In the records below, repeat word for word only the lines starting at the one that contains "COMMUNICATION" and ending at the one that contains "Indhent et tilbud i dag", pictures excluded.
Given records Start Marker
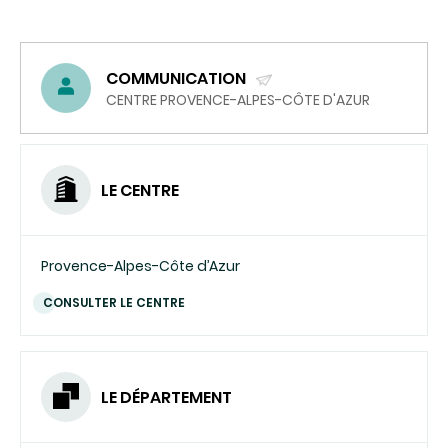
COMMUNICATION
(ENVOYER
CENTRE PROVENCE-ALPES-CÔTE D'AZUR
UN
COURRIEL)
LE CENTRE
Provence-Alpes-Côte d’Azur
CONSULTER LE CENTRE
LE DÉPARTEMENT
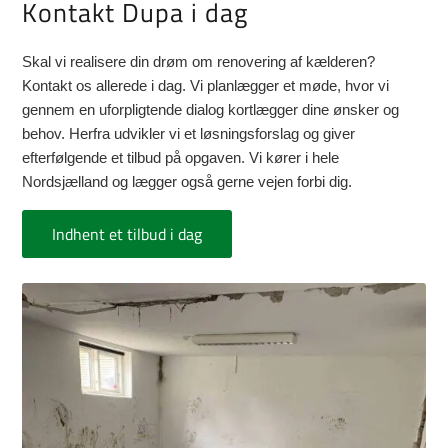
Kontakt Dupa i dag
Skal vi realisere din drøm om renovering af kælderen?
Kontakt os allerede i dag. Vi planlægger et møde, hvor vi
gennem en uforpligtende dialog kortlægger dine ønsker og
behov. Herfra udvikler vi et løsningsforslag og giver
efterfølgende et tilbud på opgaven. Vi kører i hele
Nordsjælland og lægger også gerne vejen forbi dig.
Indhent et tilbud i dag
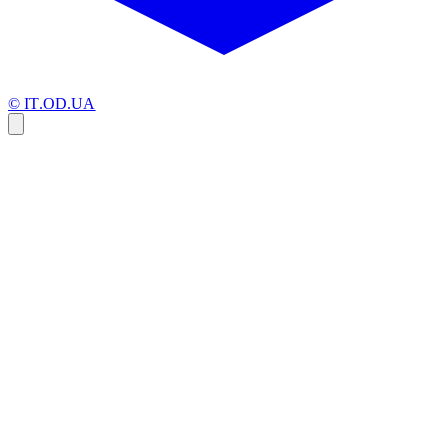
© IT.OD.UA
Given records End Marker
Given records Start Marker
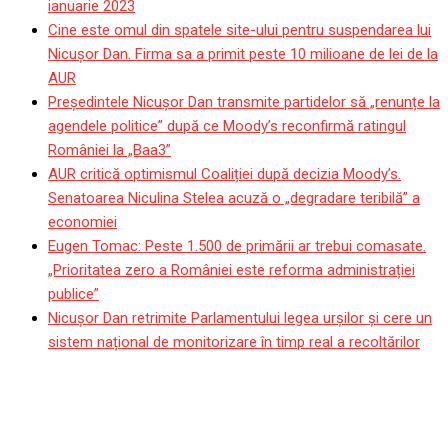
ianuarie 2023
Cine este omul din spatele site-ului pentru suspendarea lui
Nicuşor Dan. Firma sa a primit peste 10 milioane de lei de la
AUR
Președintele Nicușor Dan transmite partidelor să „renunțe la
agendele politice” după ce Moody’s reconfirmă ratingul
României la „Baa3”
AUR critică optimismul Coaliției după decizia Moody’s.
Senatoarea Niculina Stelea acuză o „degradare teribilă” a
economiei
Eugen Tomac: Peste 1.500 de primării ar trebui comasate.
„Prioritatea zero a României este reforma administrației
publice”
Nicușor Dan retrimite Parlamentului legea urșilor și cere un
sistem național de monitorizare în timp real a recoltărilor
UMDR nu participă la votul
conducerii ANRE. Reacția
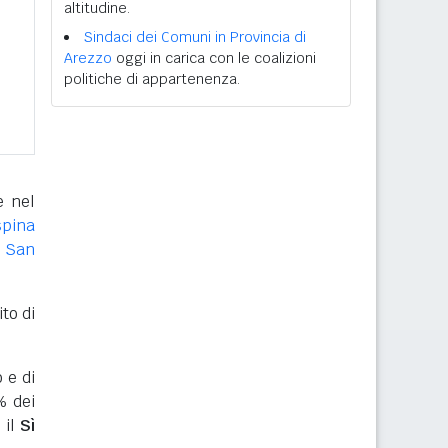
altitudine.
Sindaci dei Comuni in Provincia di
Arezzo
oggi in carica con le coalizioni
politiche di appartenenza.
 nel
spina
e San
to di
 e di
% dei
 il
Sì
Given records End Marker
**Answer for this exercise:**
COMMUNICATION
(ENVOYER
CENTRE PROVENCE-ALPES-CÔTE D'AZUR
UN
COURRIEL)
LE CENTRE
Provence-Alpes-Côte d’Azur
CONSULTER LE CENTRE
LE DÉPARTEMENT
Kontakt Dupa i dag
Skal vi realisere din drøm om renovering af kælderen?
Kontakt os allerede i dag. Vi planlægger et møde, hvor vi
gennem en uforpligtende dialog kortlægger dine ønsker og
behov. Herfra udvikler vi et løsningsforslag og giver
efterfølgende et tilbud på opgaven. Vi kører i hele
Nordsjælland og lægger også gerne vejen forbi dig.
Indhent et tilbud i dag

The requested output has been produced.